Work order:
Among the lines listed below, count those that include the string "аккумуляторы", and state only the count.

Records for this task:

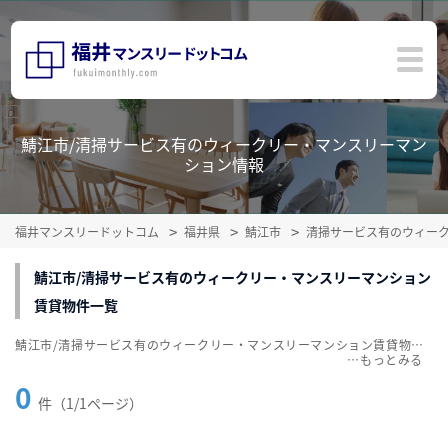
鯖江市/清掃サービス有のウィークリー・マンスリーマン
ション情報
福井マンスリードットコム
福井県
鯖江市
清掃サービス有のウィー
鯖江市/清掃サービス有のウィークリー・マンスリーマンション
賃貸物件一覧
鯖江市/清掃サービス有のウィークリー・マンスリーマンション賃貸物件一覧を掲載中。敷金・礼金無料、家具・家電付をご紹介。こだわり条件での絞込みも簡単！
…
0
件（1/1ページ）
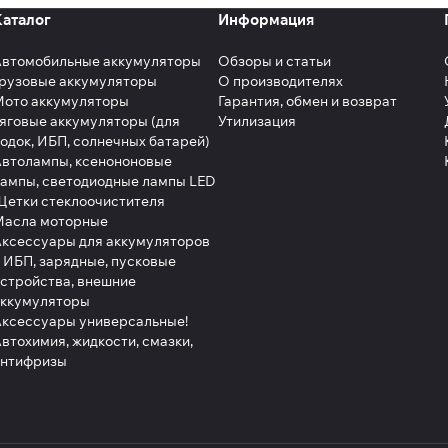
Каталог
Информация
Автомобильные аккумуляторы
Обзоры и статьи
рузовые аккумуляторы
О производителях
Мото аккумуляторы
Гарантия, обмен и возврат
яговые аккумуляторы (для
Утилизация
одок, ИБП, солнечных батарей)
втолампы, ксенононовые
ампы, светодиодные лампы LED
етки стеклоочистителя
Масла моторные
ксессуары для аккумуляторов
 ИБП, зарядные, пусковые
стройства, внешние
аккумуляторы
ксессуары универсальные!
втохимия, жидкости, смазки,
антифризы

Solved exercise:
5